----- Data provided -----
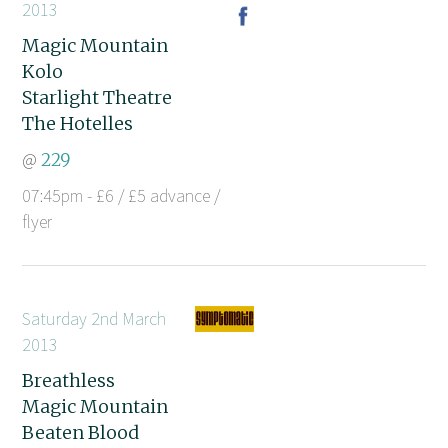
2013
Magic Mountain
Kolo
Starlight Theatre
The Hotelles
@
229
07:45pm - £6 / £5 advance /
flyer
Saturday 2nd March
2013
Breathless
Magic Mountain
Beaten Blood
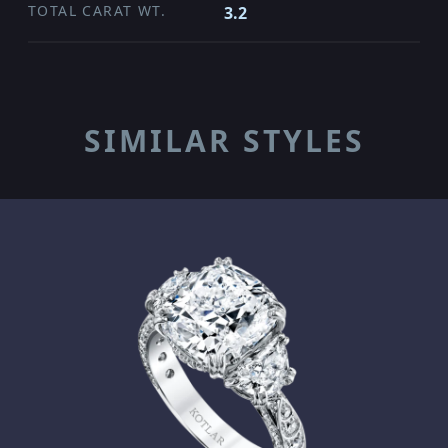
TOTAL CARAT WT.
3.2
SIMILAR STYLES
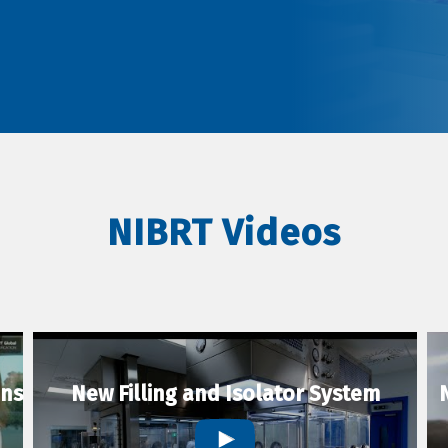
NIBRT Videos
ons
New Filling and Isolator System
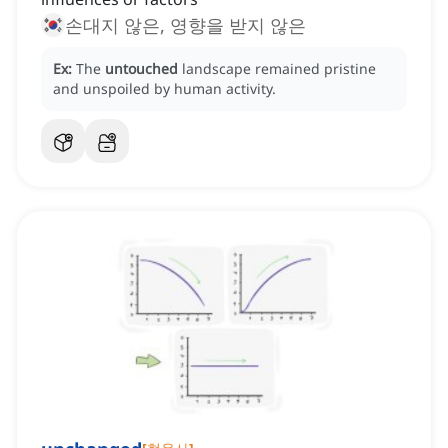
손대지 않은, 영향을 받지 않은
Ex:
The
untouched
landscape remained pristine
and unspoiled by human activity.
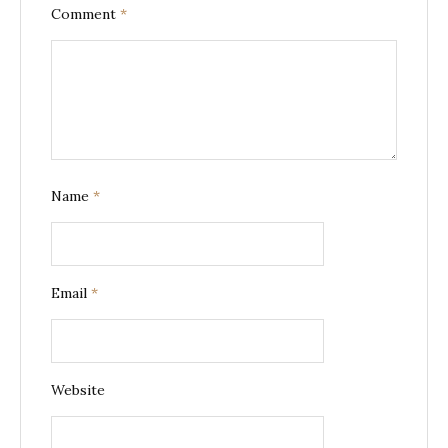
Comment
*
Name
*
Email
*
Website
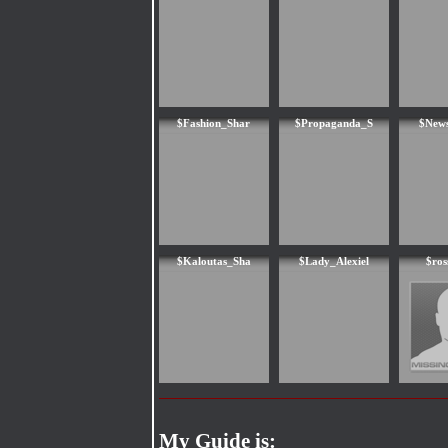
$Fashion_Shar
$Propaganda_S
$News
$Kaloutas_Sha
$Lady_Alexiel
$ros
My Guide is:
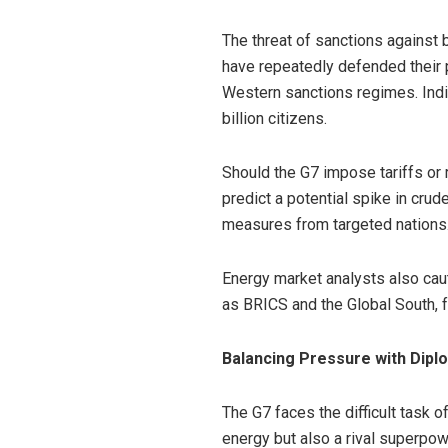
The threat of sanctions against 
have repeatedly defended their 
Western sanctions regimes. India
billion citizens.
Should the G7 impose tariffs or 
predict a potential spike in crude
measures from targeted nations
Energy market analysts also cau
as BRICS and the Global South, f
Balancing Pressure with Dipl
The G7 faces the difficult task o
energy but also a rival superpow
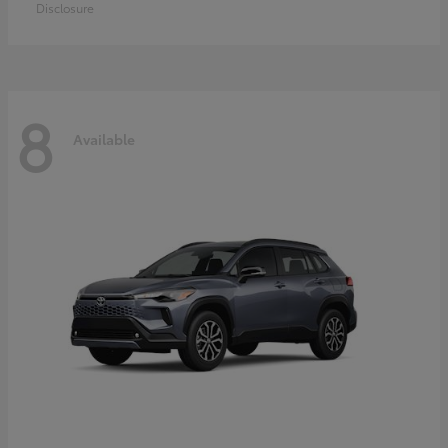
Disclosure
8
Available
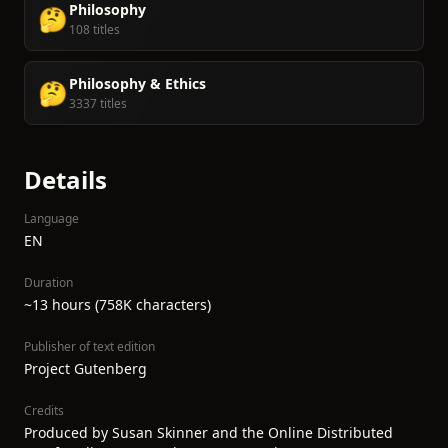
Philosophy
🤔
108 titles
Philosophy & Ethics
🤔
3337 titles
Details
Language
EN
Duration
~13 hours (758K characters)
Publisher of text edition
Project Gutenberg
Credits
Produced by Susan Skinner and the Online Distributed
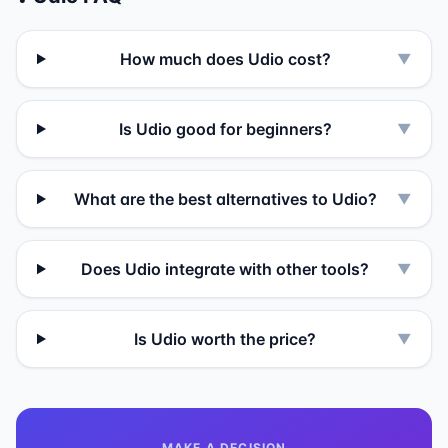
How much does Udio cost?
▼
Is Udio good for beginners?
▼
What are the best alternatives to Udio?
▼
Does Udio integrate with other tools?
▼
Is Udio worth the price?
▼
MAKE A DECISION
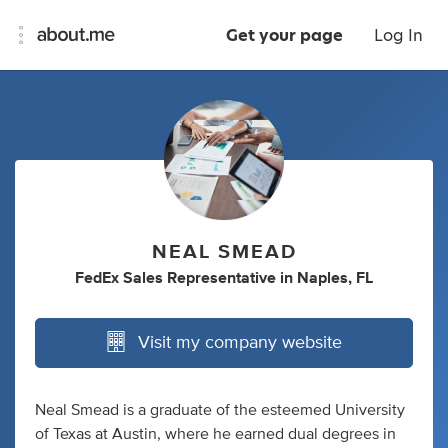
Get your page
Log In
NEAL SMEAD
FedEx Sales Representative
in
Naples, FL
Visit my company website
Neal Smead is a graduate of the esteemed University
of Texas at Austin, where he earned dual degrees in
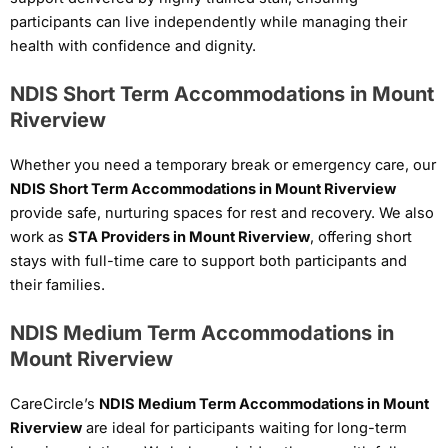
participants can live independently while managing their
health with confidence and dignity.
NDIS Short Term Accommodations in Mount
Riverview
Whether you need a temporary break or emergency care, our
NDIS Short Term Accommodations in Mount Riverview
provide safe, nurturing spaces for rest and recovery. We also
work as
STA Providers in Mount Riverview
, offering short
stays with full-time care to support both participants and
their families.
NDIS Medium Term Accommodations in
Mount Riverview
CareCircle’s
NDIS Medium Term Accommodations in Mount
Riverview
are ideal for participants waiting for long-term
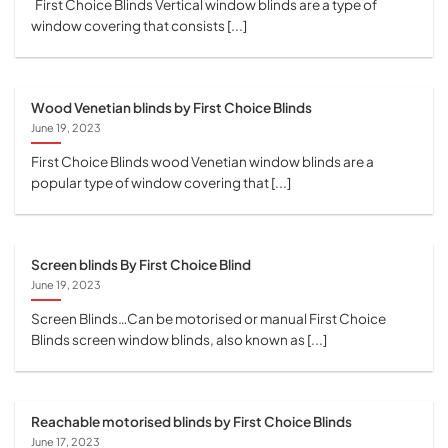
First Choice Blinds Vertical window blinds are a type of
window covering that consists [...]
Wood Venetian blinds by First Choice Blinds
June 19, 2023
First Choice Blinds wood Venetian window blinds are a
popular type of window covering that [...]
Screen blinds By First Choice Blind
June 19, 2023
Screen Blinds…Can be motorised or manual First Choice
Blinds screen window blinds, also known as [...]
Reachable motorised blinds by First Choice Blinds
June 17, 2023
-----
▶ **Task requirements**:
Whenever the string "Udio" shows up on a line of the listing, copy that line.

▶ **Exercise output**:
How much does Udio cost?
Is Udio good for beginners?
What are the best alternatives to Udio?
Does Udio integrate with other tools?
Is Udio worth the price?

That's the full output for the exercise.